Literature suggests that in chronic diseases such as diabetes, 90% of the care is self-management¹. Improvements in self-management can potentially lead to better outcomes, increased satisfaction, and reduction in costs^2,3. Research on patient education has recognized that it is ultimately the patients who make decisions, take actions, and face consequences⁴. As such patient information needs tend to be driven by and specific to their own disease contexts. Thus, the information that facilitates self-management should be patient and disease stage-specific, in addition to being understandable and actionable.

While there are a large number of educational articles designed for patients, clinical records contain the most detailed description of a patient’s condition and the most specific and current treatment plan for the patient. When educational information is provided based on the patient’s problems and instructions at a particular point of time, they become more relevant and can enable actions. For instance, detailed instructions on foot care could be handed out along with a referral to a podiatrist.

With the large number of health texts currently available online, it would be useful to categorize education material by topic, so that an appropriate text could be chosen for a patient with a particular disease at a particular stage and/or with particular complications. However, human indexing of content by topic is costly and labor-intensive. For example MEDLINE⁵, a large collection of bibliographic records of articles in the biomedical domain, includes about 18 million references which have been manually indexed. The costs for indexing amount to several million dollars per year and the MEDLINE database continues to grow at a fast rate, with the increasing availability of documents in electronic form⁶. In contrast, most patient education material is not rigorously indexed. As such, automated methods to detect topics in texts are necessary.

In this paper, we describe a method for matching patient educational material to patient’s clinic notes through the use of topic modeling. This is part of a larger effort to create computer-generated comprehensible, relevant and actionable information for patients. This work is intended to support patients in being more effective in self-management tasks, which are particularly relevant for chronic diseases, including diabetes. In particular, we are planning to produce an after visit summary (AVS) that physicians can provide to patients to summarize their action plan. As part of the AVS, we hope to recommend a small number of educational articles that are appropriate for the patient and fulfill his/her information needs.

Background

A topic can be defined as a collection of words that occur together frequently and are related to a common subject. Topic modeling provides a method for learning, in an unsupervised way, the topics contained in a large volume of text. Using surrounding text, topic modeling can identify words with similar meanings and distinguish between uses of words with multiple meanings. For a general introduction to topic modeling, see for example Probabilistic Topic Models by Steyvers and Griffiths⁷.

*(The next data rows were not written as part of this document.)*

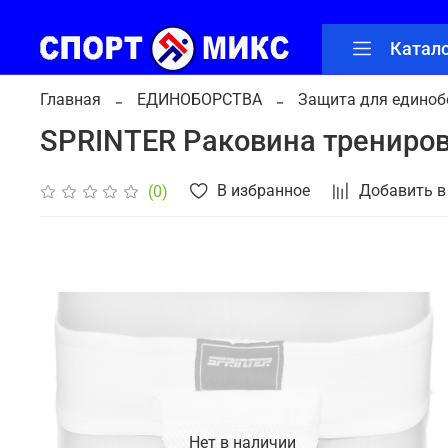
Катал
Главная
ЕДИНОБОРСТВА
Защита для единоб
SPRINTER Раковина тренирово
В избранное
Добавить в
(0)
Нет в наличии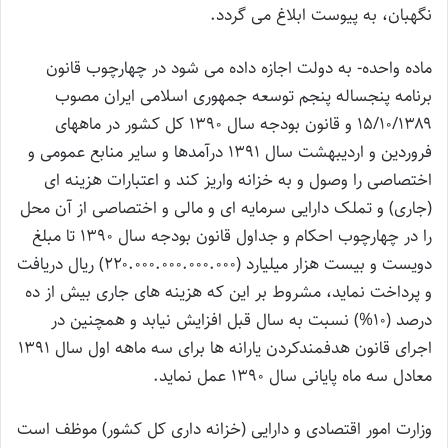
نگهبان، به پیوست ابلاغ می گردد.
ماده واحده- به دولت اجازه داده می شود در چهارچوب قانون
برنامه پنجساله پنجم توسعه جمهوری اسلامی ایران مصوب
۱۵/۱۰/۱۳۸۹ و قانون بودجه سال ۱۳۹۰ کل کشور در ماههای
فروردین و اردیبهشت سال ۱۳۹۱ درآمدها و سایر منابع عمومی و
اختصاصی را وصول و به خزانه واریز کند و اعتبارات هزینه ای
(جاری) و تملک دارایی سرمایه ای و مالی و اختصاصی از آن محل
را در چهارچوب احکام و جداول قانون بودجه سال ۱۳۹۰ تا مبلغ
دویست و بیست هزار میلیارد (۲۲۰.۰۰۰.۰۰۰.۰۰۰.۰۰۰) ریال دریافت
و پرداخت نماید، مشروط بر این که هزینه های جاری بیش از ده
درصد (۱۰%) نسبت به سال قبل افزایش نیابد و همچنین در
اجرای قانون هدفمندکردن یارانه ها برای سه ماهه اول سال ۱۳۹۱
معادل سه ماه پایانی سال ۱۳۹۰ عمل نماید.
وزارت امور اقتصادی و دارایی (خزانه داری کل کشور) موظف است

MALLET (Machine Learning for Language Toolkit)⁸ is a JAVA based open-source toolkit that implements methods for statistical natural language processing, document classification, cluster analysis, information extraction, and other machine learning applications, including text topic modeling. In the current study, to model topics, we have used the efficient, sampling-based implementations of Latent Dirichlet Allocation (LDA)^9,10 available in MALLET. LDA is a generative model that allows sets of observations to be explained by unobserved groups that explain why some parts of the data are similar. For example, if observations are words collected into documents, it posits that each document is a mixture of a small number of topics and that each word’s existence is attributable to one of the document’s topics.

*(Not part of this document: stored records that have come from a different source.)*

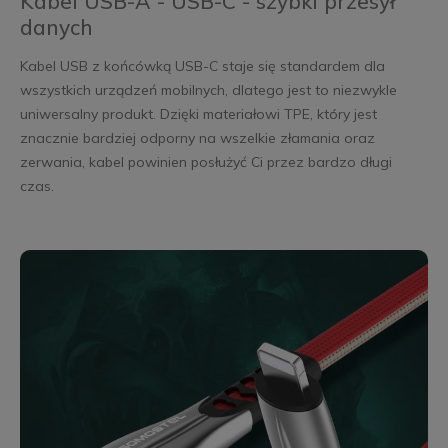
Kabel USB-A - USB-C - szybki przesył
danych
Kabel USB z końcówką USB-C staje się standardem dla
wszystkich urządzeń mobilnych, dlatego jest to niezwykle
uniwersalny produkt. Dzięki materiałowi TPE, który jest
znacznie bardziej odporny na wszelkie złamania oraz
zerwania, kabel powinien posłużyć Ci przez bardzo długi
czas.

Topic modeling has been used in several applications. Steyvers and Griffiths¹¹, used this approach to analyze abstracts from the Proceedings of the National Academy of Sciences by using Bayesian model selection to establish the number of topics. They showed that the extracted topics captured meaningful structure in the data, consistent with the class designations provided by the authors of the articles. It has also been used in a seminar recommendation system¹², where topic modeling was used to generate the topic compositions of a corpus of about 5000 seminars announcements.

Similarly, Term Frequency–Inverse Document Frequency (TF-IDF)^13,14, a statistical measure used in information retrieval and text mining to evaluate the importance of a word to a document in a corpus, has been used for classification tasks. The importance increases with the frequency of the word in the specific document but decreases with the frequency of the word in the whole corpus. It has been used, for instance, in assigning papers to reviewers¹⁵.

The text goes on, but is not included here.